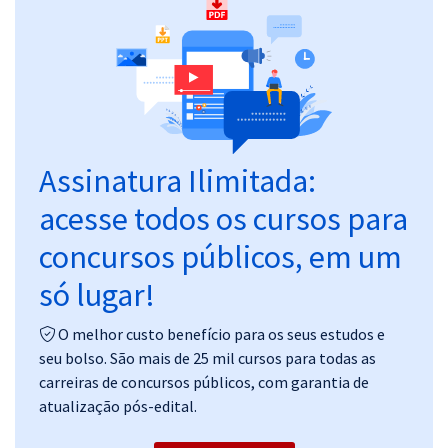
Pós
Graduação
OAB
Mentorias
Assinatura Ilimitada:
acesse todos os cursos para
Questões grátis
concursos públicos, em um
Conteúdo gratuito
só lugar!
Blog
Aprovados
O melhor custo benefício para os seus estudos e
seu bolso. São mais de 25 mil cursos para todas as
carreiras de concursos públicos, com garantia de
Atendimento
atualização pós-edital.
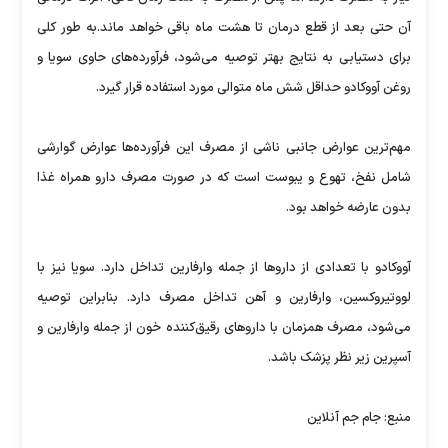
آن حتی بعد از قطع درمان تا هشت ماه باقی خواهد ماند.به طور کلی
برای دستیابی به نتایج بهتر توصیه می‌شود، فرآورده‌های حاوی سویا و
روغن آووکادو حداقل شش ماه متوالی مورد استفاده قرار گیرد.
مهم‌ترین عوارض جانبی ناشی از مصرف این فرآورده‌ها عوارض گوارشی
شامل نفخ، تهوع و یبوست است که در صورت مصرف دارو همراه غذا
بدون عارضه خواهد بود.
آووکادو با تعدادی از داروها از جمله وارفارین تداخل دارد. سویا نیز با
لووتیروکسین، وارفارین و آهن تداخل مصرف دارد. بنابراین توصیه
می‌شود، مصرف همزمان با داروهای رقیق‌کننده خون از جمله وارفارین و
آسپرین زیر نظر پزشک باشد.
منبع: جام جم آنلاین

○ ○ ○ ○

=== Task objective ===
Please repeat exactly the data above from its first line to the line that contains "atualização pós-edital.", inclusive, and leave every picture out.

=== Task solution ===
Pós
Graduação
OAB
Mentorias
Assinatura Ilimitada:
acesse todos os cursos para
Questões grátis
concursos públicos, em um
Conteúdo gratuito
só lugar!
Blog
Aprovados
O melhor custo benefício para os seus estudos e
seu bolso. São mais de 25 mil cursos para todas as
carreiras de concursos públicos, com garantia de
Atendimento
atualização pós-edital.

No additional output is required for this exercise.